Raw data >>
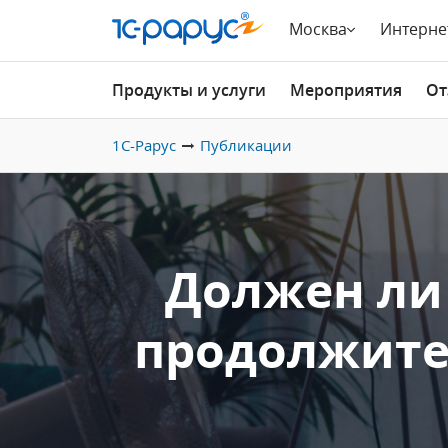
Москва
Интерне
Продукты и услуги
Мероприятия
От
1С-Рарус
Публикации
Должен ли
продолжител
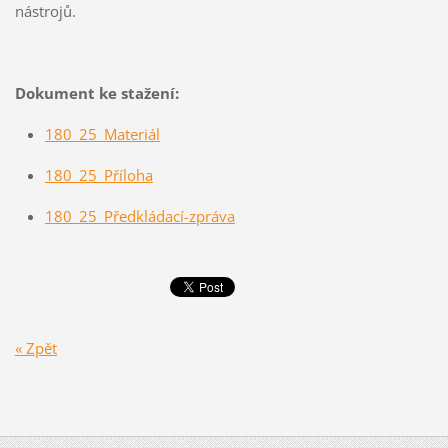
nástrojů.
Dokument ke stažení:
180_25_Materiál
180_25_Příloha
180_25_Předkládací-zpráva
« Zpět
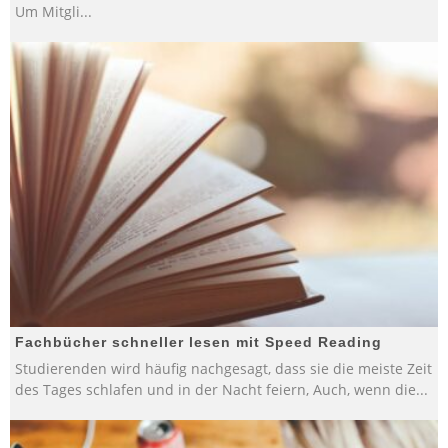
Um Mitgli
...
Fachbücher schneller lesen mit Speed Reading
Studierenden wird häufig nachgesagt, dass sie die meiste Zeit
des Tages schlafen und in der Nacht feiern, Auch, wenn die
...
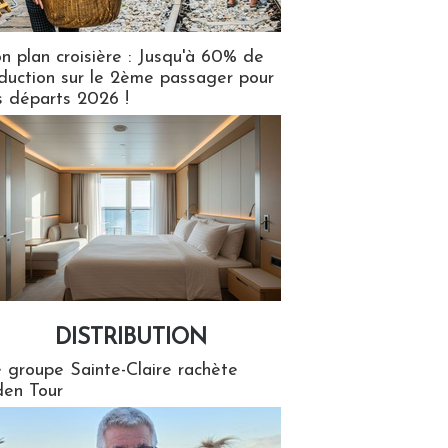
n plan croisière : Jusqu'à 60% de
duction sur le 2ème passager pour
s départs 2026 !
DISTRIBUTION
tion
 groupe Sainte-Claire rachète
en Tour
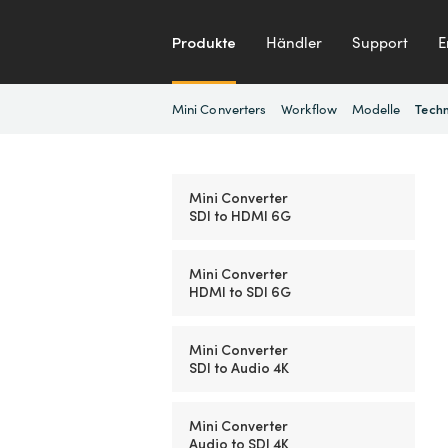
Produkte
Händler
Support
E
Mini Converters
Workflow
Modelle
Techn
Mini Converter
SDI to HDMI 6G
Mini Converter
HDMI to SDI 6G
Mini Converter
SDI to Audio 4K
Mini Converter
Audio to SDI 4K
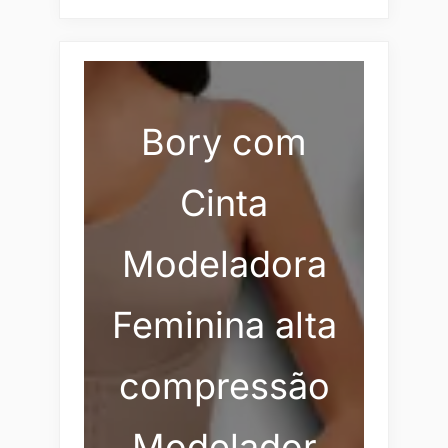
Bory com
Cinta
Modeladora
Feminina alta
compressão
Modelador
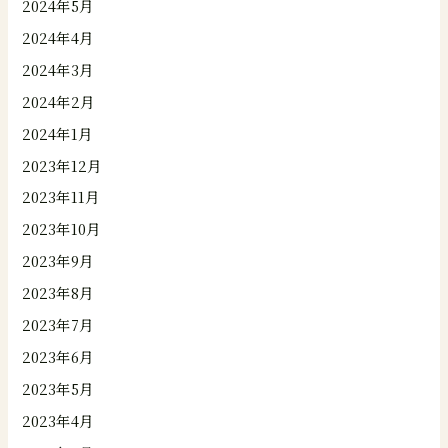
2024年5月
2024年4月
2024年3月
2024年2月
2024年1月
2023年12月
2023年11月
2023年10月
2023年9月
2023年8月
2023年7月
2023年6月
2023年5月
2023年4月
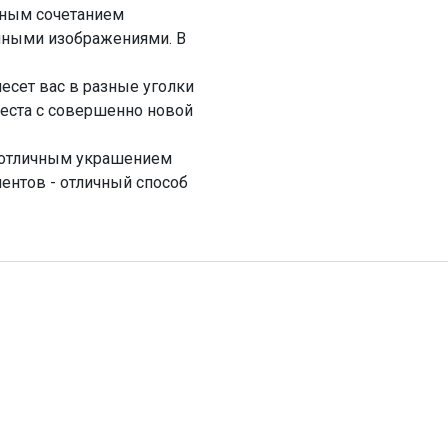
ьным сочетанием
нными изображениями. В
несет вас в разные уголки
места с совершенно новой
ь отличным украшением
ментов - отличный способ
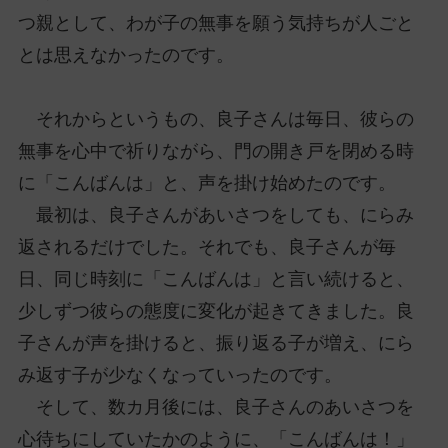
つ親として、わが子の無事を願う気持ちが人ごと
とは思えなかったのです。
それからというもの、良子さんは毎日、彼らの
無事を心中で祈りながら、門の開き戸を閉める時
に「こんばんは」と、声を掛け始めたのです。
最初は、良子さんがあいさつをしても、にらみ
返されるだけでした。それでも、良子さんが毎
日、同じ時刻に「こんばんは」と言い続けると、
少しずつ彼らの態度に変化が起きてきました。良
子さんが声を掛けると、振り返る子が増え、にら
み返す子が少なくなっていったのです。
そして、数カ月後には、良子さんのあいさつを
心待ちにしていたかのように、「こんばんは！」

What the task asks >> Copy out precisely those lines which run from the one containing "つ親として、わが子の無事を願う気持ちが人ごと" to the end of the material.

Task answer >>
つ親として、わが子の無事を願う気持ちが人ごと
とは思えなかったのです。
それからというもの、良子さんは毎日、彼らの
無事を心中で祈りながら、門の開き戸を閉める時
に「こんばんは」と、声を掛け始めたのです。
最初は、良子さんがあいさつをしても、にらみ
返されるだけでした。それでも、良子さんが毎
日、同じ時刻に「こんばんは」と言い続けると、
少しずつ彼らの態度に変化が起きてきました。良
子さんが声を掛けると、振り返る子が増え、にら
み返す子が少なくなっていったのです。
そして、数カ月後には、良子さんのあいさつを
心待ちにしていたかのように、「こんばんは！」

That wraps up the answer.